FIGURE 3.

Tet1 deficiency in astrocyte impairs the morphology of neurons in vivo and in vitro. (A) Representative immunostaining images of astrocyte marker Glast and neuronal cell marker Tuj1. WT hippocampal neurons were co-cultured with WT and KO astrocyte, respectively. Scale bar, 100 μm. (B–D) Quantification results showed that neurons co-cultured with KO astrocyte had the decreased dendritic length (B) and number of intersections (C). Sholl analysis showed that neurons co-cultured with KO astrocyte also had the reduced intersection number at distance from soma compared to neurons co-cultured with WT astrocyte. 42 neurons co-cultured with WT astrocytes and 36 neurons co-cultured with Tet1 KO astrocytes were analyzed, respectively.
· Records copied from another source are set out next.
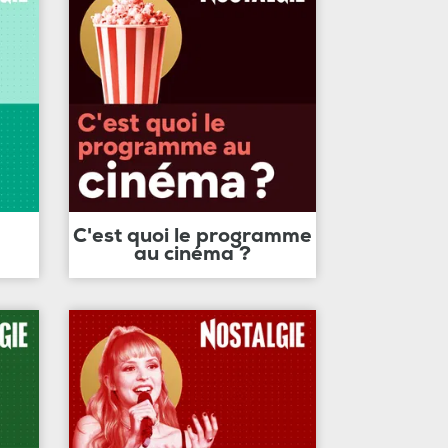
C'est quoi le programme
au cinéma ?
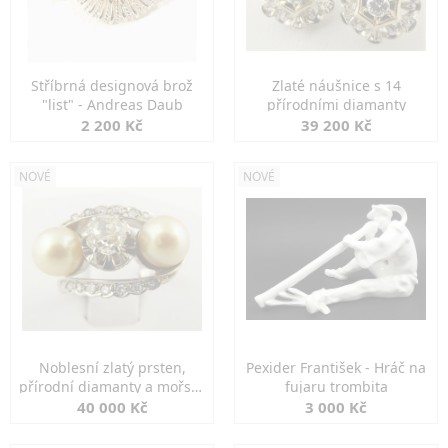
Stříbrná designová brož
Zlaté náušnice s 14
"list" - Andreas Daub
přírodními diamanty
2 200 Kč
39 200 Kč
NOVÉ
NOVÉ
Noblesní zlatý prsten,
Pexider František - Hráč na
přírodní diamanty a mořské
fujaru trombita
perly
40 000 Kč
3 000 Kč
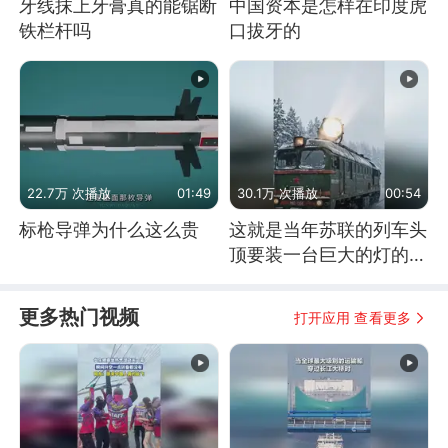
牙线抹上牙膏真的能锯断
中国资本是怎样在印度虎
铁栏杆吗
口拔牙的
22.7万 次播放
01:49
30.1万 次播放
00:54
标枪导弹为什么这么贵
这就是当年苏联的列车头
顶要装一台巨大的灯的原
因了
更多热门视频
打开应用 查看更多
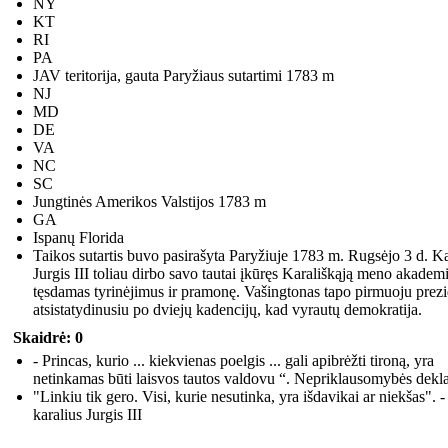
NY
KT
RI
PA
JAV teritorija, gauta Paryžiaus sutartimi 1783 m
NJ
MD
DE
VA
NC
SC
Jungtinės Amerikos Valstijos 1783 m
GA
Ispanų Florida
Taikos sutartis buvo pasirašyta Paryžiuje 1783 m. Rugsėjo 3 d. Ka
Jurgis III toliau dirbo savo tautai įkūręs Karališkąją meno akademi
tęsdamas tyrinėjimus ir pramonę. Vašingtonas tapo pirmuoju prezi
atsistatydinusiu po dviejų kadencijų, kad vyrautų demokratija.
Skaidrė: 0
- Princas, kurio ... kiekvienas poelgis ... gali apibrėžti tironą, yra
netinkamas būti laisvos tautos valdovu “. Nepriklausomybės dekla
"Linkiu tik gero. Visi, kurie nesutinka, yra išdavikai ar niekšas". -
karalius Jurgis III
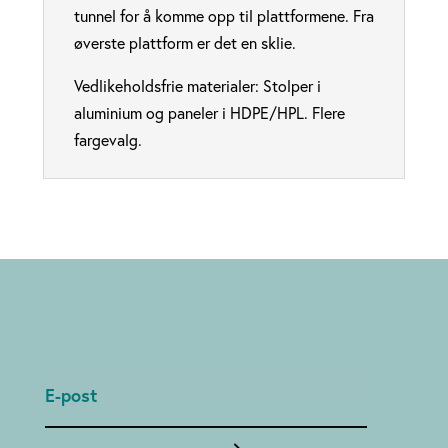
tunnel for å komme opp til plattformene. Fra
øverste plattform er det en sklie.
Vedlikeholdsfrie materialer: Stolper i
aluminium og paneler i HDPE/HPL. Flere
fargevalg.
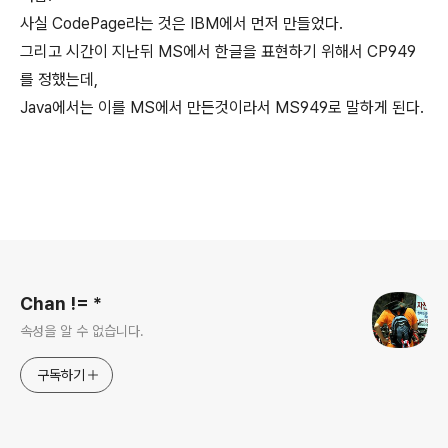
사실 CodePage라는 것은 IBM에서 먼저 만들었다.
그리고 시간이 지난뒤 MS에서 한글을 표현하기 위해서 CP949
를 정했는데,
Java에서는 이를 MS에서 만든것이라서 MS949로 말하게 된다.
로그 정보
Chan != *
속성을 알 수 없습니다.
구독하기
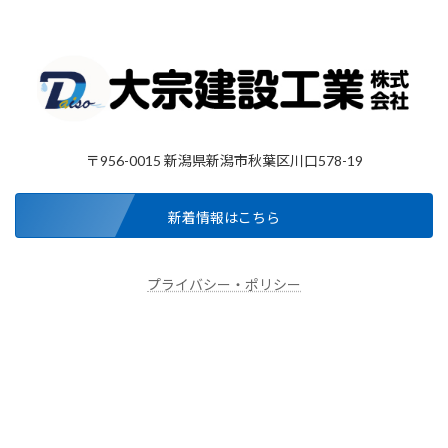
〒956-0015 新潟県新潟市秋葉区川口578-19
新着情報はこちら
プライバシー・ポリシー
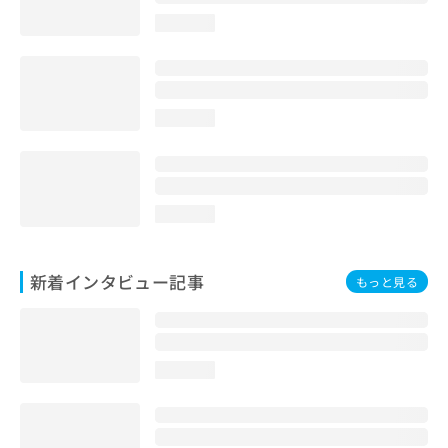
loading...
loading...
loading...
新着インタビュー記事
もっと見る
loading...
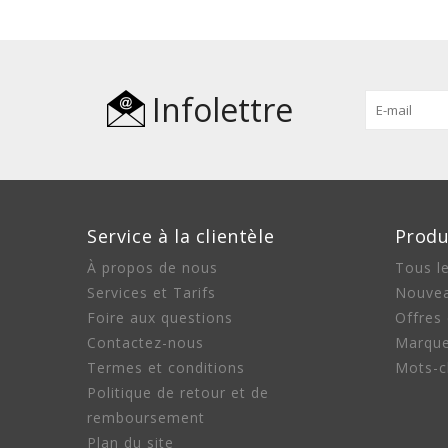
Infolettre
Service à la clientèle
Produ
À propos de nous
Tous le
Services et Tarifs
Nouvea
Foire aux questions
Offres
Contactez-nous
Marqu
Termes et conditions
Mots-c
Politique de retour et de
remboursement
Plan du site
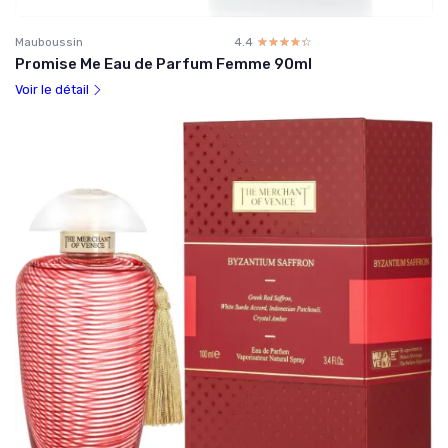
Mauboussin
4.4
☆☆☆☆☆
★★★★★
Promise Me Eau de Parfum Femme 90ml
Voir le détail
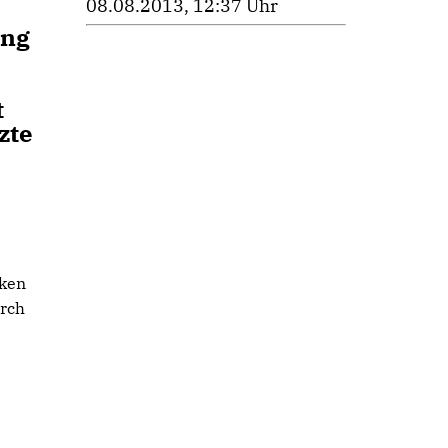
08.08.2013, 12:37 Uhr
ung
t
zte
iken
urch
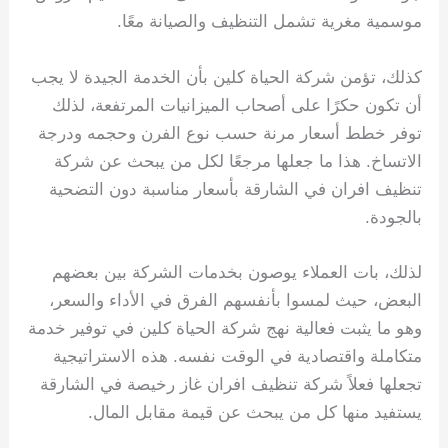
موسمية مغرية تشمل التنظيف والصيانة معًا.
كذلك، تؤمن شركة الحياة كلين بأن الخدمة الجيدة لا يجب
أن تكون حكرًا على أصحاب الميزانيات المرتفعة، لذلك
توفر خطط أسعار مرنة حسب نوع الفرن وحجمه ودرجة
الاتساخ. هذا ما جعلها مرجعًا لكل من يبحث عن شركة
تنظيف افران في الشارقة بأسعار مناسبة دون التضحية
بالجودة.
لذلك، بات العملاء يوصون بخدمات الشركة بين بعضهم
البعض، حيث لمسوا بأنفسهم الفرق في الأداء والسعر،
وهو ما يثبت فعالية نهج شركة الحياة كلين في توفير خدمة
متكاملة واقتصادية في الوقت نفسه. هذه الاستراتيجية
تجعلها فعلاً شركة تنظيف افران غاز رخيصة في الشارقة
يستفيد منها كل من يبحث عن قيمة مقابل المال.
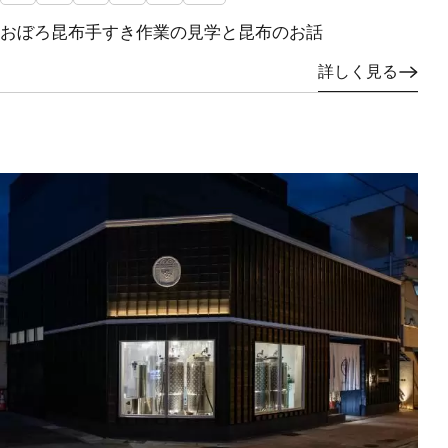
おぼろ昆布手すき作業の見学と昆布のお話
詳しく見る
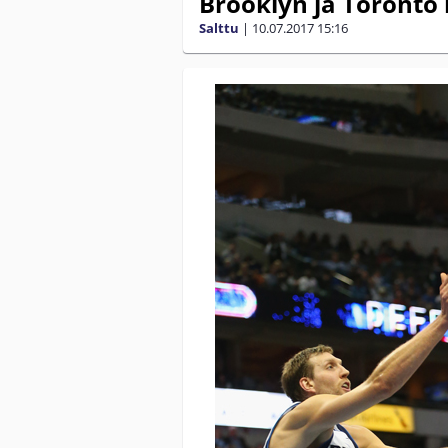
Brooklyn ja Toronto
Salttu
|
10.07.2017
15:16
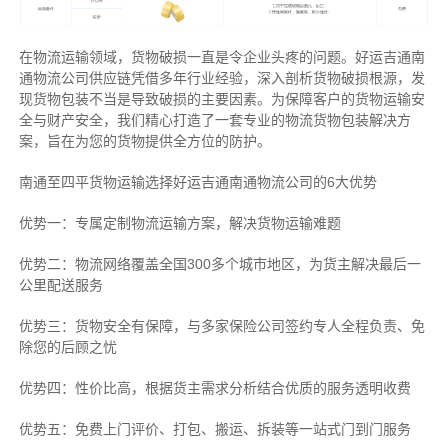
在物流运输领域，货物破损一直是令企业头疼的问题。好运吉通南
通物流公司供应链凭借多年行业经验，深入剖析货物破损根源，发
现货物包装不当是导致破损的主要因素。为保障客户的货物运输安
全与财产安全，我们精心打造了一套专业的物流货物包装解决方
案，旨在为您的货物提供全方位的防护。
南通至四平货物运输选择好运吉通南通物流公司的6大优势
优势一：专属定制物流运输方案，解决货物运输难题
优势二：物流网络覆盖全国300多个城市地区，为货主解决最后一
公里配送服务
优势三：货物安全有保障，与多家保险公司签约专人全程负责、免
除您的后顾之忧
优势四：性价比高，根据货主需求分析结合优质的服务透明收费
优势五：免费上门评价、打包、搬运、拆装等
一站式门到门服务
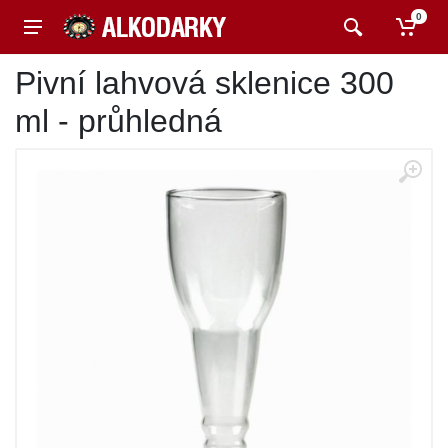
0
Pivní lahvová sklenice 300
ml - průhledná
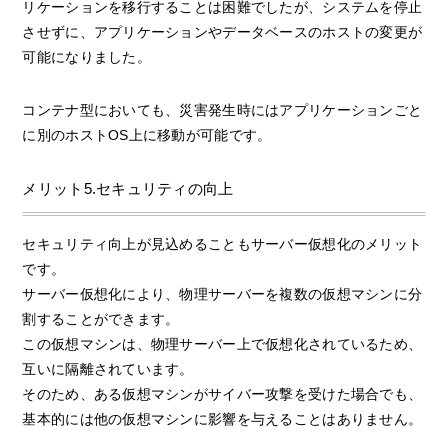
リケーションを移行することは困難でしたが、システムを停止
させずに、アプリケーションやデータベースのホストの変更が
可能になりました。
コンテナ型においても、災害発生時にはアプリケーションごと
に別のホストOS上に移動が可能です。
メリット5.セキュリティの向上
セキュリティ向上が見込めることもサーバー仮想化のメリット
です。
サーバー仮想化により、物理サーバーを複数の仮想マシンに分
割することができます。
この仮想マシンは、物理サーバー上で仮想化されているため、
互いに隔離されています。
そのため、ある仮想マシンがサイバー攻撃を受けた場合でも、
基本的には他の仮想マシンに影響を与えることはありません。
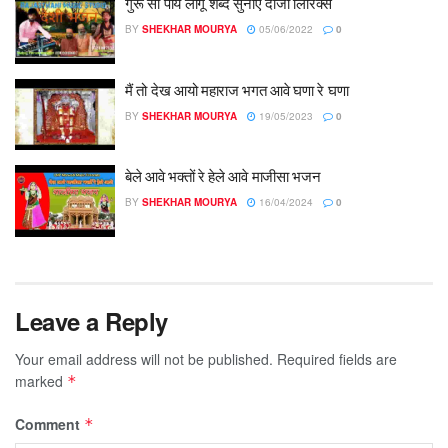
गुरू सा पाय लागू शब्द सुनाए दीजो लिरिक्स
BY
SHEKHAR MOURYA
05/06/2022
0
मैं तो देख आयो महाराज भगत आवे घणा रे घणा
BY
SHEKHAR MOURYA
19/05/2023
0
बेले आवे भक्तों रे हेले आवे माजीसा भजन
BY
SHEKHAR MOURYA
16/04/2024
0
Leave a Reply
Your email address will not be published.
Required fields are
marked
*
Comment
*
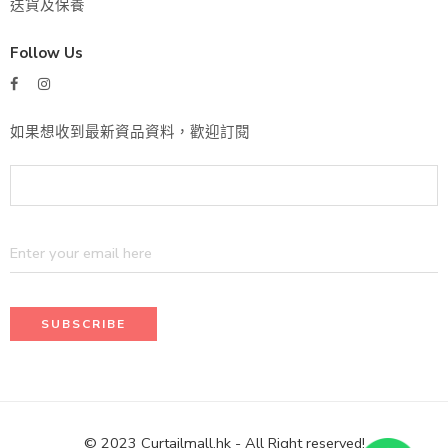
送貨及保養
Follow Us
如果想收到最新資品資料，歡迎訂閱
© 2023 Curtailmall.hk - All Right reserved!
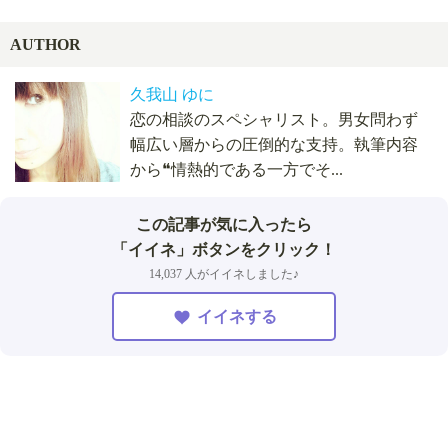
AUTHOR
久我山 ゆに
恋の相談のスペシャリスト。男女問わず
幅広い層からの圧倒的な支持。執筆内容
から❝情熱的である一方でそ...
この記事が気に入ったら
「イイネ」ボタンをクリック！
14,037 人がイイネしました♪
イイネする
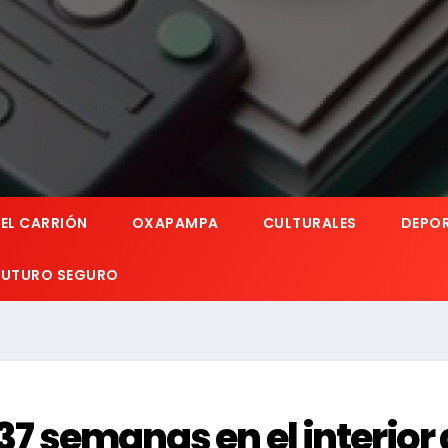
EL CARRIÓN
OXAPAMPA
CULTURALES
DEPO
 FUTURO SEGURO
37 semanas en el interior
Data were presented as mean ± SEM, unpaired t-test; ***P < 0.001. (E) Representative images of Golgi staining with the brain sections of Ctrl and Tet1 cKO mice. shows the morphology of neuron of WT and Tet1cKO mice in CA1 region. Scale bars, 200 μm (in the upper panels), and 10 μm (in the lower panels). (F) Quantification results showed the decreased spine number of neurons in Tet1 cKO mice compared to Ctrl mice. 10 neurons from Ctrl mice and 9 neurons from cKO mice were analyzed, respectively. Data were presented as mean ± SEM, unpaired t-test; ***P < 0.001.